Bab 3: Malam Pertama yang Gelap
Maya terbangun sebentar di tengah malam, tubuhnya masih hangat dari sisa-sisa orgasme tadi sore saat Yanto mengajaknya "istirahat sebentar" di kamar mandi suite sebelum makan malam resepsi kecil keluarga. Tapi sekarang, setelah tamu pulang dan Amel sudah tidur di kamar tamu lantai atas, rumah besar itu terasa hening luar biasa. Hanya suara AC pelan dan detak jantungnya sendiri yang terdengar. Yanto sudah mandi duluan, keluar dari kamar mandi dengan handuk melilit pinggang, tubuh atletisnya berkilau karena sisa air, otot dada dan perutnya terlihat jelas di bawah lampu redup. kontolnya yang besar masih setengah tegang di balik handuk, membuat Maya menelan ludah tanpa sadar.
5281Please respect copyright.PENANArLCJSAOh2b
"Kamu belum tidur?" tanya Yanto sambil mendekat, senyum menawannya sekarang terlihat lebih gelap, lebih dalam. Maya duduk di tepi ranjang king size yang ditutupi seprai sutra hitam, gaun tidur tipis berwarna merah marun yang Yanto pilihkan tadi sore menempel ketat di tubuhnya. Payudara F cup-nya menonjol, puting pink sudah mengeras karena udara dingin AC dan antisipasi. "Gue... nervous," akunya jujur, suaranya pelan. Yanto tertawa kecil, suara tawanya bergema lembut di kamar luas itu.
5281Please respect copyright.PENANAj34pYWiPTz
"Nervous itu bagus. Artinya kamu masih merasakan sesuatu," katanya sambil duduk di samping Maya, tangan besarnya langsung menyentuh paha mulus Maya, naik perlahan ke bawah gaun. Jari-jarinya menyusuri kulit putih bagian dalam paha, membuat Maya menggigil. Aroma sabun pria mahal dari tubuh Yanto bercampur bau maskulin alaminya memenuhi hidung Maya, membuat kepalanya ringan. "Malam ini aku mau kasih kamu sesuatu yang beda, Maya. Sesuatu yang lebih... dalam."
5281Please respect copyright.PENANAPoaAj3THp4
Maya menatap mata Yanto, mata coklatnya penuh pertanyaan tapi juga rasa ingin tahu yang tak bisa disembunyikan. "Apa maksud lo?" Yanto tak jawab langsung. Dia berdiri, berjalan ke lemari besar di sudut kamar, membuka laci rahasia yang Maya tak tahu ada. Dari sana dia mengeluarkan kain hitam panjang—blindfold sutra—dan sepasang tali kulit lembut tapi kuat. Maya menelan ludah lagi, jantungnya berdegup kencang. "Yanto... ini apa?"
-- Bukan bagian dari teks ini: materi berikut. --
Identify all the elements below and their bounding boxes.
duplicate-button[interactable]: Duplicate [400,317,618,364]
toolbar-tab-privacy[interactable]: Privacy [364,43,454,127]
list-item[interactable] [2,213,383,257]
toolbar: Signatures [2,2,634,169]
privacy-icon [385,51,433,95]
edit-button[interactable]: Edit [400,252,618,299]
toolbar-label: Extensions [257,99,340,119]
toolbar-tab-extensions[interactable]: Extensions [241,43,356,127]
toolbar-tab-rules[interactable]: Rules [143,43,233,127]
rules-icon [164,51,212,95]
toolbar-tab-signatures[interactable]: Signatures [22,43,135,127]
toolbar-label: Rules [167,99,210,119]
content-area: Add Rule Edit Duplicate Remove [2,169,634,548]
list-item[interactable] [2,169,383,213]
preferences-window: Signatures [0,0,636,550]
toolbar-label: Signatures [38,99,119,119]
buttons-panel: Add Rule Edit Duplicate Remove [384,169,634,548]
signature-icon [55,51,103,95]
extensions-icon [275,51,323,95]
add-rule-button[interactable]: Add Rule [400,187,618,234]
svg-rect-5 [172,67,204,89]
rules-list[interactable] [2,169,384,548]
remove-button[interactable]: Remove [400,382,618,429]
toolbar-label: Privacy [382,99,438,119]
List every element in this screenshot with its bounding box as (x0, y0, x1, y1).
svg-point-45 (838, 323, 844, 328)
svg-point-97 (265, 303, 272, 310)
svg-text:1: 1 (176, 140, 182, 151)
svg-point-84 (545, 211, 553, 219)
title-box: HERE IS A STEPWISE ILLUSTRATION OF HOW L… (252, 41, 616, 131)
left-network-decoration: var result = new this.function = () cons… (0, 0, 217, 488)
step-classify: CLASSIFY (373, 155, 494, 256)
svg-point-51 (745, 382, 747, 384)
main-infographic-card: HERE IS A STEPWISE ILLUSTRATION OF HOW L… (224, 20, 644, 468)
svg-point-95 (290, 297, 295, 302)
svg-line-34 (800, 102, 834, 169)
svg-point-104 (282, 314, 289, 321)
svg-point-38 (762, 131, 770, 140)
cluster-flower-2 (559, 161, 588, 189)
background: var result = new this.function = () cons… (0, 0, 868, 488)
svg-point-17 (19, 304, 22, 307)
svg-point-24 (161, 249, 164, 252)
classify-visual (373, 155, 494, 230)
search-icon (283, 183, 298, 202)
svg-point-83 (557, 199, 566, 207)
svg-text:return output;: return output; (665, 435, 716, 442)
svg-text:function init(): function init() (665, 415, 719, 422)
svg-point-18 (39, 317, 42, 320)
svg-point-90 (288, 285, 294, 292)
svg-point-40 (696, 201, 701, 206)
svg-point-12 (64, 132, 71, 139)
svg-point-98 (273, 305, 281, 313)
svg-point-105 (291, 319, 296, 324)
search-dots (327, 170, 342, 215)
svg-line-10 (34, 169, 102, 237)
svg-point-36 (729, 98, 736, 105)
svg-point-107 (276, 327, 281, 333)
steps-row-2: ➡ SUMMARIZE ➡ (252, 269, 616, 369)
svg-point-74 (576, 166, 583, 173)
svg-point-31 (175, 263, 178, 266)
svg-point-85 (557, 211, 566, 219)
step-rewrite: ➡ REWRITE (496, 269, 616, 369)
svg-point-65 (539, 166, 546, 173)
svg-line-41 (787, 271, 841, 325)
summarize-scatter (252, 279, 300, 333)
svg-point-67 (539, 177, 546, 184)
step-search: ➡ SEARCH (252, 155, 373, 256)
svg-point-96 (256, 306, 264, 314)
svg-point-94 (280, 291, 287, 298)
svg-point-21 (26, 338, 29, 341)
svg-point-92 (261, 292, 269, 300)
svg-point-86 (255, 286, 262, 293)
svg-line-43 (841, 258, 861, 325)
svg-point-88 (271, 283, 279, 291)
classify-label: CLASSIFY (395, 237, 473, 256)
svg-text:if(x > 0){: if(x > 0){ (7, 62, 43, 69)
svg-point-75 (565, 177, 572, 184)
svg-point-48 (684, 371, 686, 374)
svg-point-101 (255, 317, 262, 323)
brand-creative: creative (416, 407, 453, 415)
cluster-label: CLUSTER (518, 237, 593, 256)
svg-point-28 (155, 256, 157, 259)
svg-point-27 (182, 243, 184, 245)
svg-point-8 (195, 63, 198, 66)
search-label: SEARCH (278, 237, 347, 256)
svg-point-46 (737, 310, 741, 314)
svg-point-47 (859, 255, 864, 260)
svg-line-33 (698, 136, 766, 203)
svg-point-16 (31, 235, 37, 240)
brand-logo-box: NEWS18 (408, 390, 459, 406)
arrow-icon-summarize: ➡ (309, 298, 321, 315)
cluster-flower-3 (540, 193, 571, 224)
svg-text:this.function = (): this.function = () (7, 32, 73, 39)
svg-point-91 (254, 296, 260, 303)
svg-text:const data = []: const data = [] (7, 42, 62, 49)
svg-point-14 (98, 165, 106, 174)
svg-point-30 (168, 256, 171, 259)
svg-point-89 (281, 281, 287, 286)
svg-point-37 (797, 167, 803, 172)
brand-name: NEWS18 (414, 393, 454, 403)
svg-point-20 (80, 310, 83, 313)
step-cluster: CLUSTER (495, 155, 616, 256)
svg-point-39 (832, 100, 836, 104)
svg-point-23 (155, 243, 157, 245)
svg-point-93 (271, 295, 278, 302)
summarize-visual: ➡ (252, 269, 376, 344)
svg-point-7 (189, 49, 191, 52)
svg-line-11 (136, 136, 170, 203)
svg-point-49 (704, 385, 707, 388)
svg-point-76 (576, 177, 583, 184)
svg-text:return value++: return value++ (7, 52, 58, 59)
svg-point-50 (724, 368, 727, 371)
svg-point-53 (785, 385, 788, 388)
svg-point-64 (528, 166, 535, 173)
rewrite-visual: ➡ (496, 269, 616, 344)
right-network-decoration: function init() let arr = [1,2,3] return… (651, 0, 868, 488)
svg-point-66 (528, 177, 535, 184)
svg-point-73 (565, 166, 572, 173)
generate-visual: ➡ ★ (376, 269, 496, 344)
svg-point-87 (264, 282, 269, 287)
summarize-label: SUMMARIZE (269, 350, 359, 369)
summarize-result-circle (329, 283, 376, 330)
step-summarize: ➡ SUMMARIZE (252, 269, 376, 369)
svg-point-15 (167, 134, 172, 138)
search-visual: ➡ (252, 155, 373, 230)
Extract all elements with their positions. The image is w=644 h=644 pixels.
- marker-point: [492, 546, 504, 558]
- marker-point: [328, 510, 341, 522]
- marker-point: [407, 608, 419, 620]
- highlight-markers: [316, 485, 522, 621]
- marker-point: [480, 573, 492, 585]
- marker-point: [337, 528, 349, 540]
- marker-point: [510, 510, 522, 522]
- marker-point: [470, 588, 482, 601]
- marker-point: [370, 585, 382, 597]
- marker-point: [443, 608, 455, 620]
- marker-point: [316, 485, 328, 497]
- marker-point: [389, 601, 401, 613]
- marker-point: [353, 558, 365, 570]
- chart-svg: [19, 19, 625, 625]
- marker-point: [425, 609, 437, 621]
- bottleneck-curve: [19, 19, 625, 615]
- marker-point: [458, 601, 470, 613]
"Ini sensasi baru, sayang. Kamu percaya aku kan?" suara Yanto lembut tapi ada nada perintah di dalamnya. Maya ragu sebentar, tapi ingat betapa Yanto sudah memperlakukannya dengan baik selama pendekatan, betapa dia membuat hidupnya dan Amel lebih mudah. Akhirnya dia mengangguk pelan. "Oke... tapi pelan-pelan ya."
5281Please respect copyright.PENANAiLm5KDW2Yi
Yanto tersenyum puas. Dia mendekat, memasang blindfold di mata Maya dengan hati-hati. Dunia Maya langsung gelap. Hanya suara napas Yanto, aroma tubuhnya, dan sentuhan jarinya yang terasa lebih intens. "Bagus. Sekarang tanganmu." Maya mengulurkan kedua tangan, merasakan tali kulit melingkar di pergelangan, lalu ditarik ke atas kepala dan diikat ke tiang ranjang. Posisinya sekarang setengah telentang, tangan terangkat, gaun tidur tersingkap hingga pinggul, vaginanya terbuka lebar di udara dingin. Angin AC menyentuh kristoriskecilnya yang sudah bengkak, membuatnya mendesah pelan.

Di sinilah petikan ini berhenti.